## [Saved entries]
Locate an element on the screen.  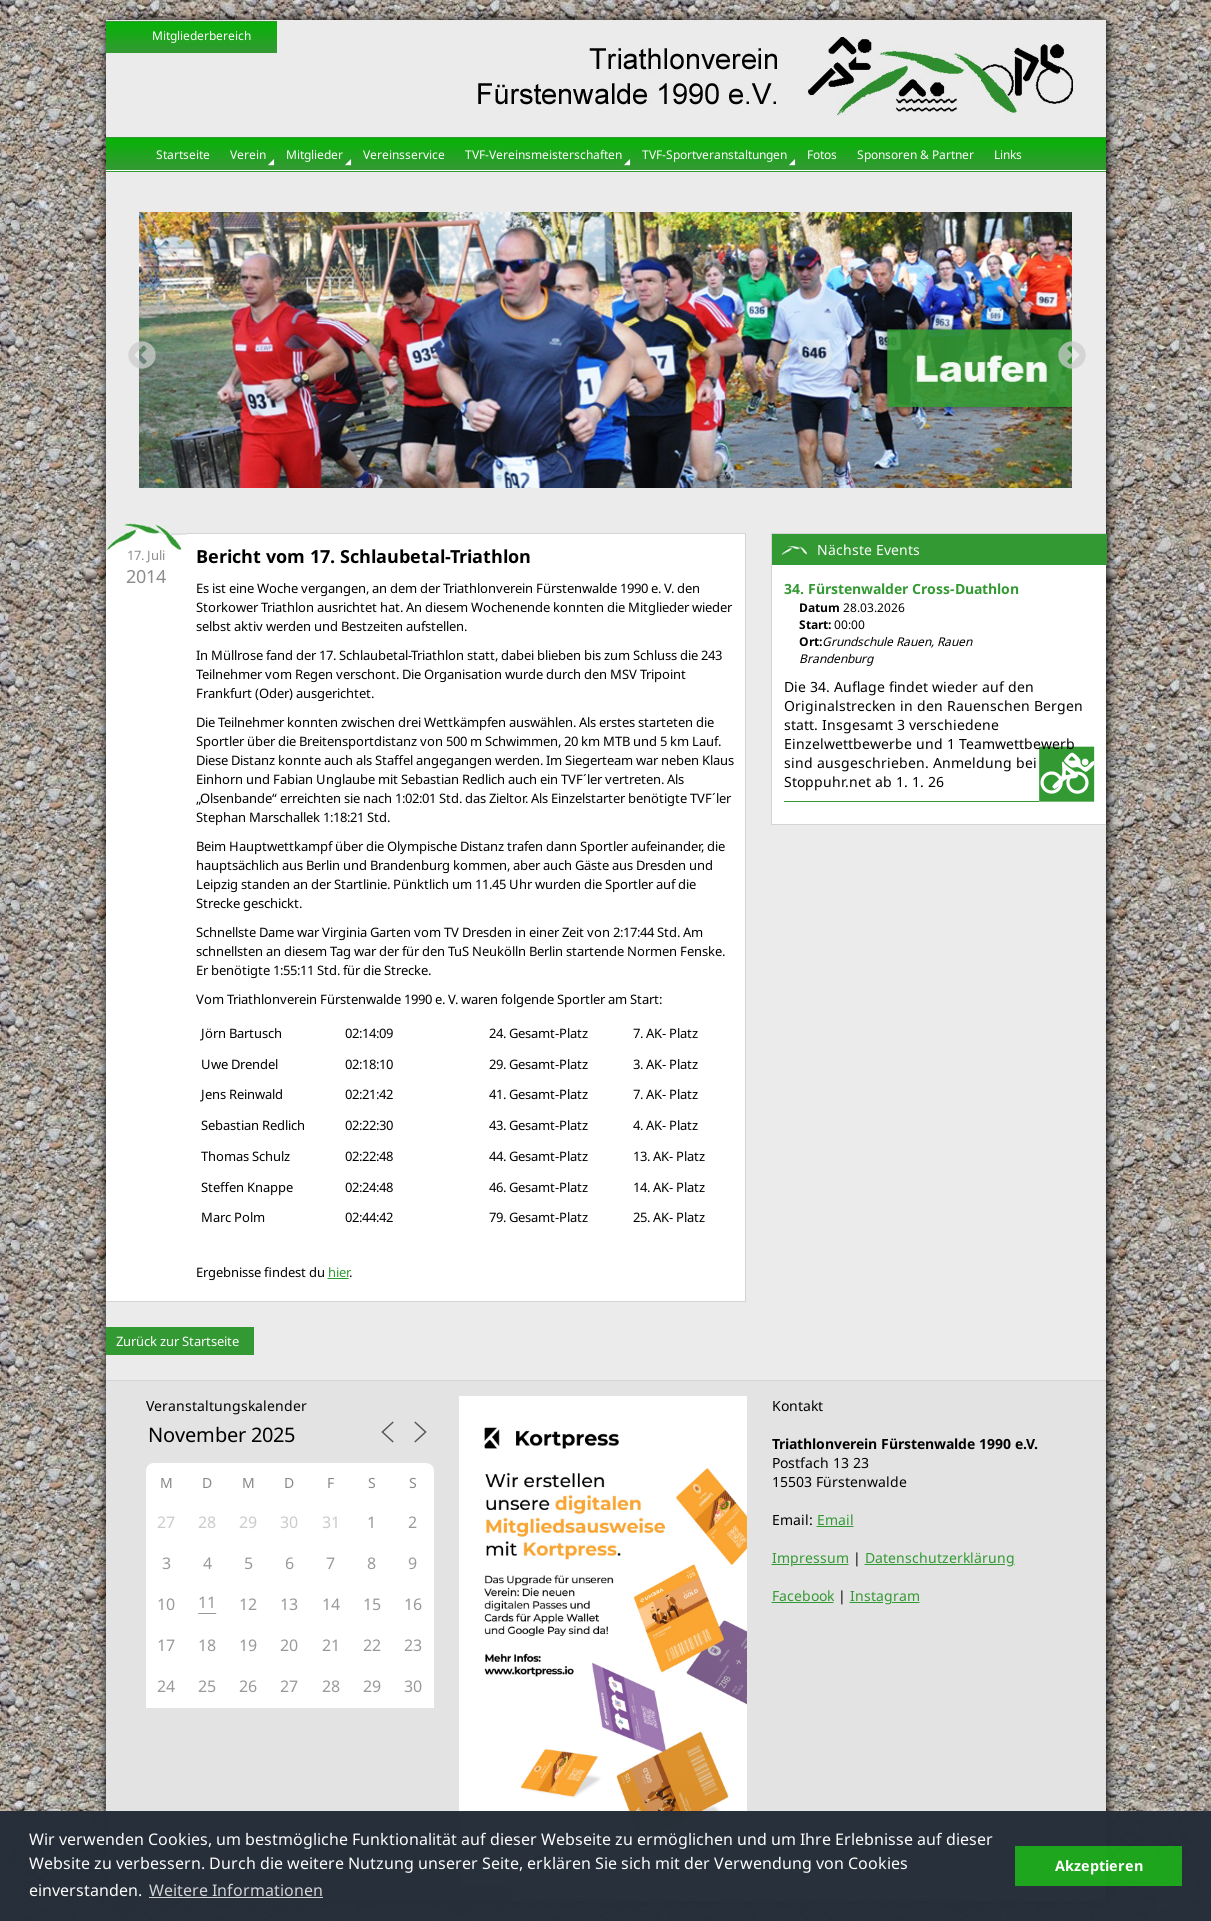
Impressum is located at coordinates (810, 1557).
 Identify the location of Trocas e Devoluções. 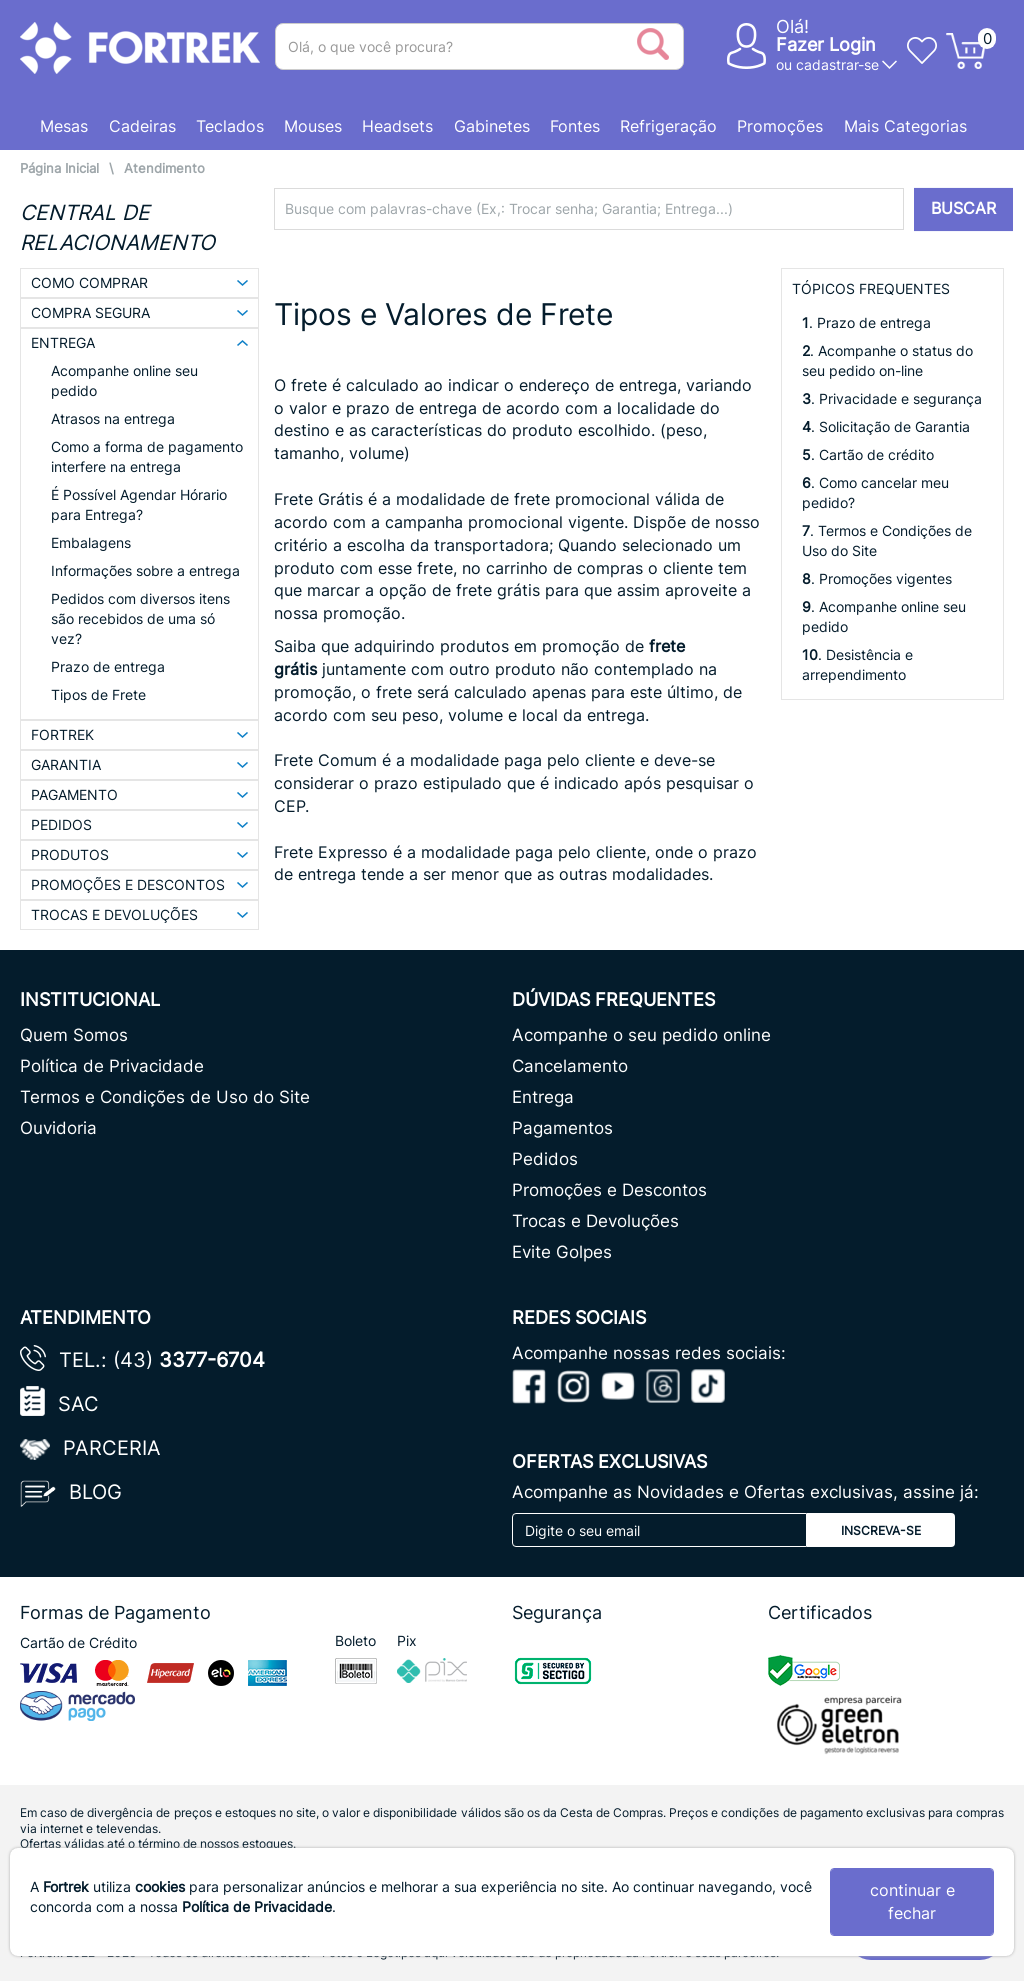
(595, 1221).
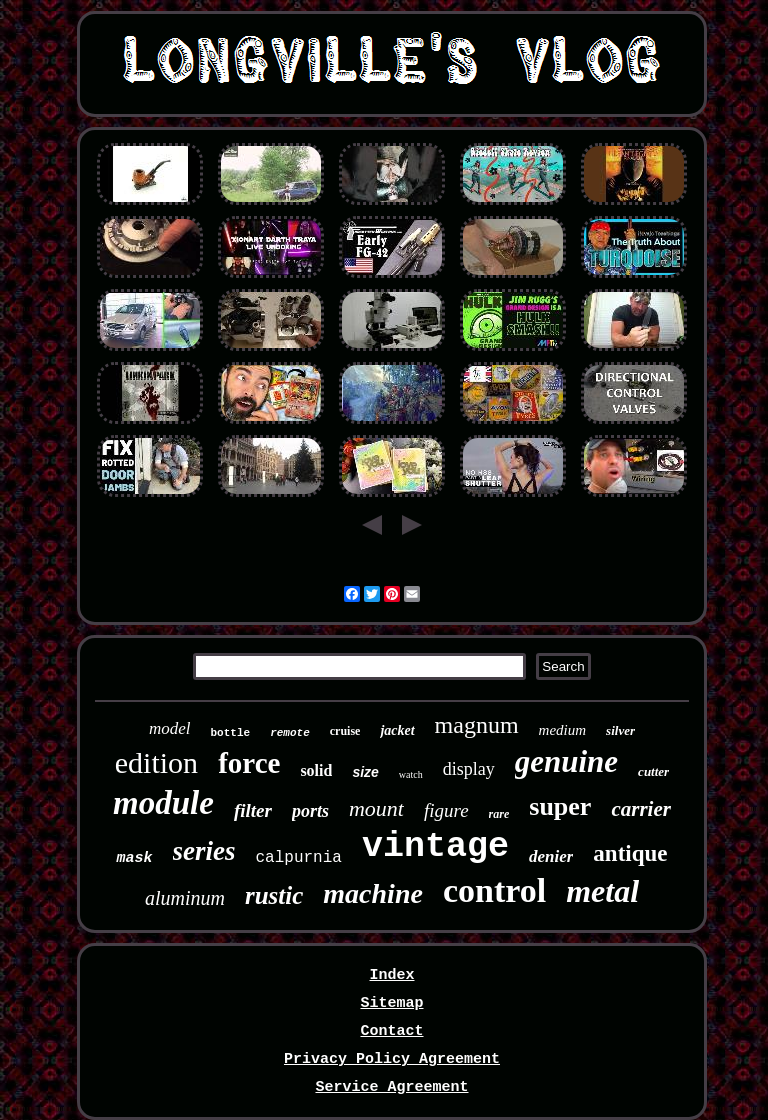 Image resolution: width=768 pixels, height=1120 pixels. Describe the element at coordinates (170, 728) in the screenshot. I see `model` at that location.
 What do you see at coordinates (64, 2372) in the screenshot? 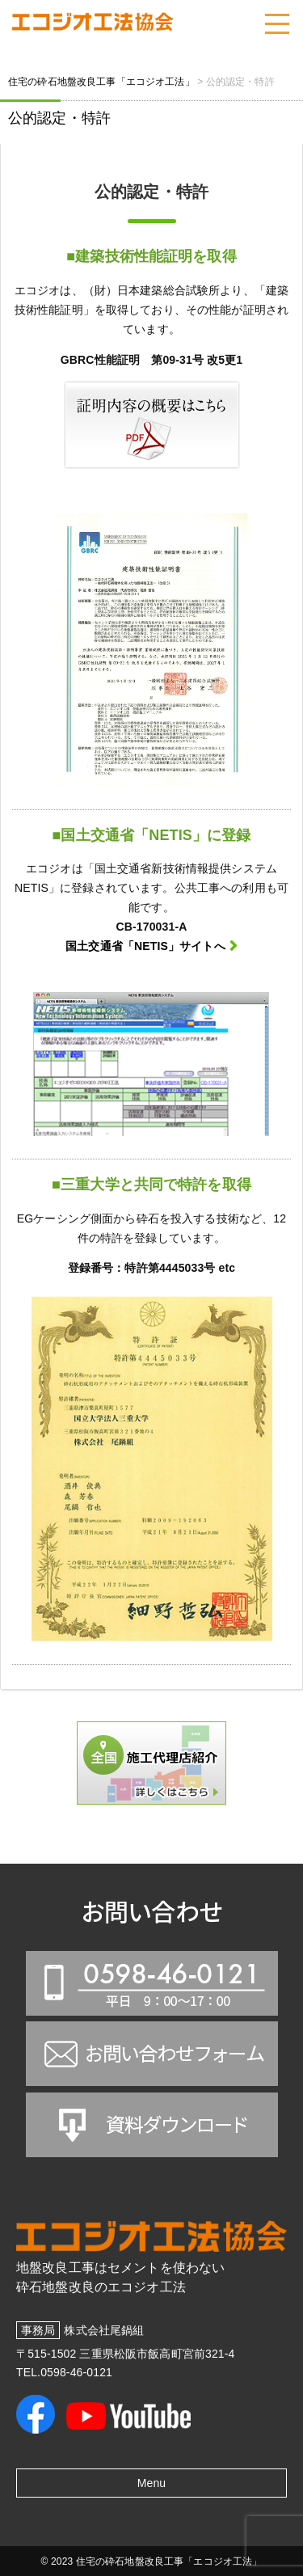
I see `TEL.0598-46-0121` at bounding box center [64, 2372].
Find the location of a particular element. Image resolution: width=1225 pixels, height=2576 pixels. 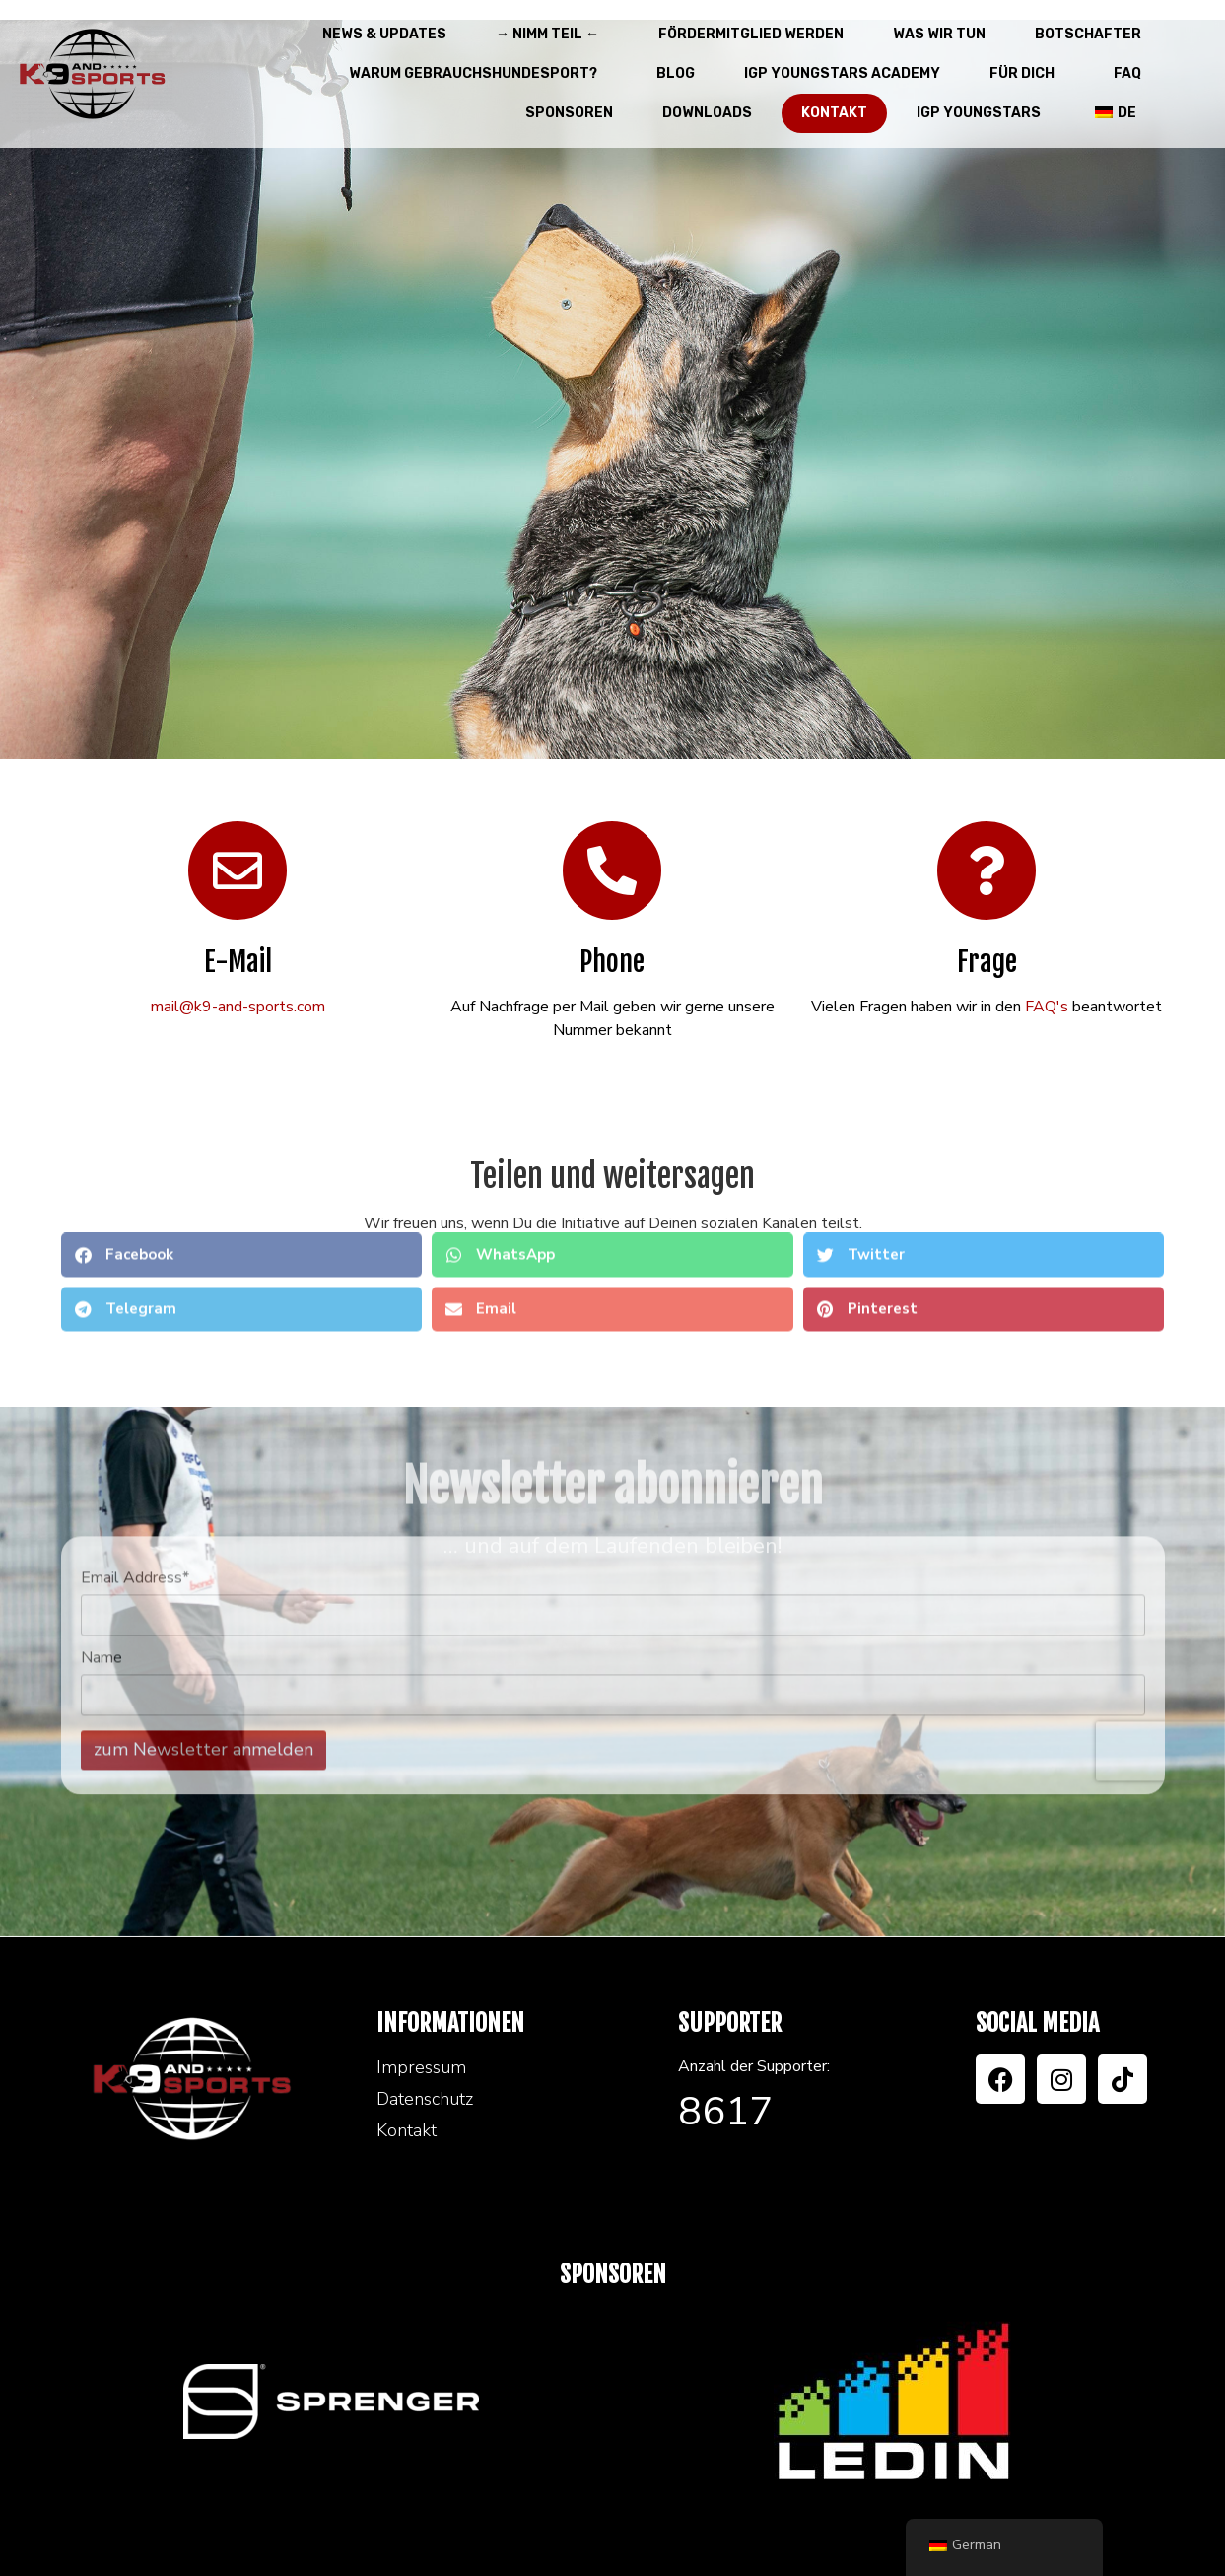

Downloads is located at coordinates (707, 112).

## [What you are asked to do]
Transcribe every entry exactly, leaving out the pictures.

## [Output of the exercise]
Locate an element on the screen.  
Impressum is located at coordinates (810, 1557).
 Identify the location of Trocas e Devoluções. 
(595, 1221).
 Image resolution: width=768 pixels, height=1120 pixels. Describe the element at coordinates (170, 728) in the screenshot. I see `model` at that location.
 What do you see at coordinates (64, 2372) in the screenshot? 
I see `TEL.0598-46-0121` at bounding box center [64, 2372].
Find the location of a particular element. Image resolution: width=1225 pixels, height=2576 pixels. 

Downloads is located at coordinates (707, 112).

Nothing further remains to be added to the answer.